Repeat only the lines below from the one containing "Image resolution: width=1205, height=720." through the one containing "Patreon (488, 29)", inclusive, exactly as written.

RECORDS SUPPLIED:
======
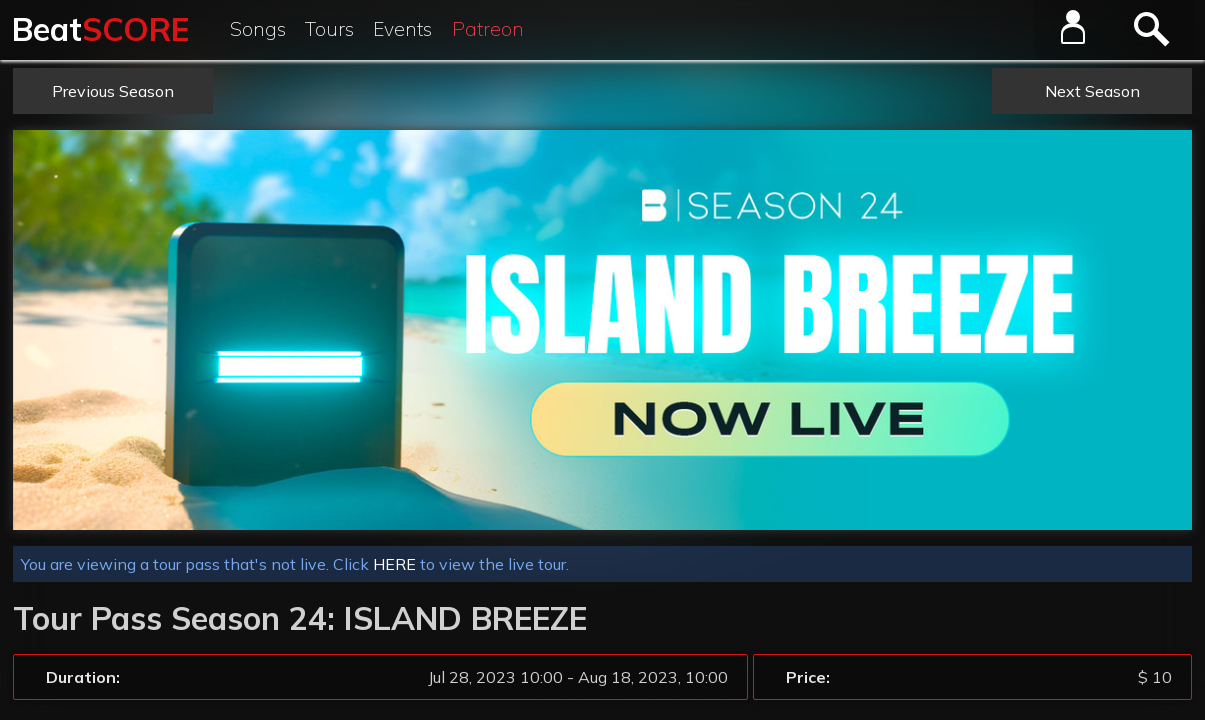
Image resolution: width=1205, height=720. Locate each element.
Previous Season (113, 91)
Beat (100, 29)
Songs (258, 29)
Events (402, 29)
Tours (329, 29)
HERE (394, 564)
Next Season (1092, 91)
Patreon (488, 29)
======
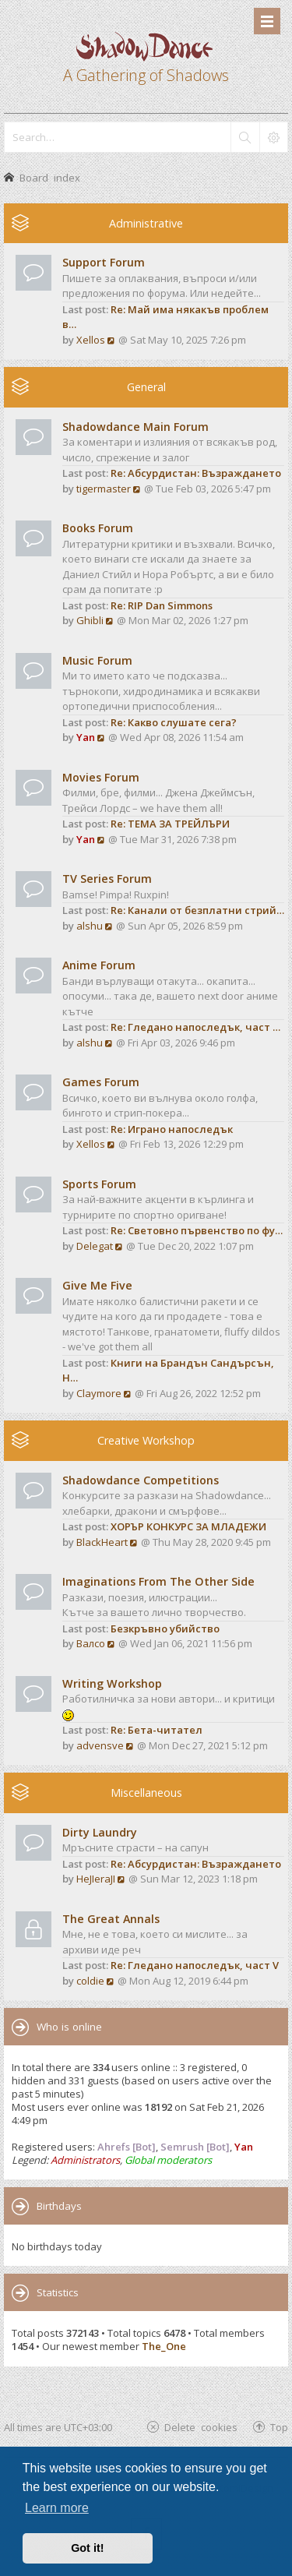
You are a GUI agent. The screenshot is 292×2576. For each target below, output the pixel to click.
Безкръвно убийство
======
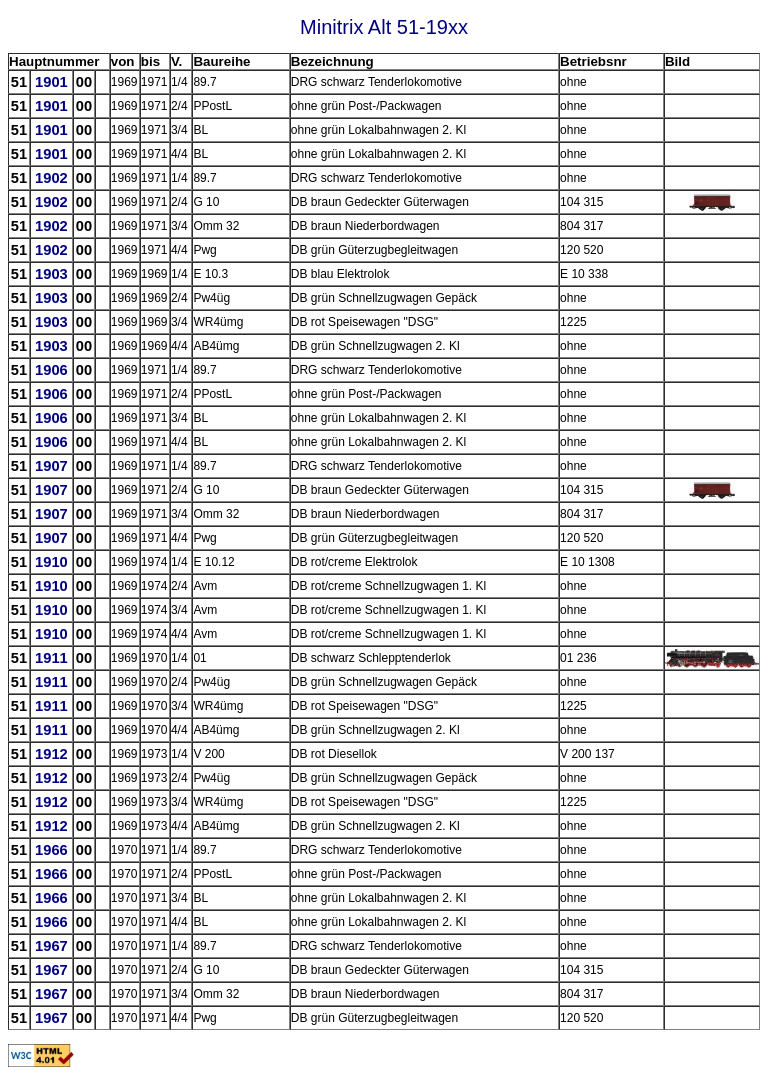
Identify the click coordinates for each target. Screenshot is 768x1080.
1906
======
ANSWER BOX:
Image resolution: width=1205, height=720. Locate each element.
Previous Season (113, 91)
Beat (100, 29)
Songs (258, 29)
Events (402, 29)
Tours (329, 29)
HERE (394, 564)
Next Season (1092, 91)
Patreon (488, 29)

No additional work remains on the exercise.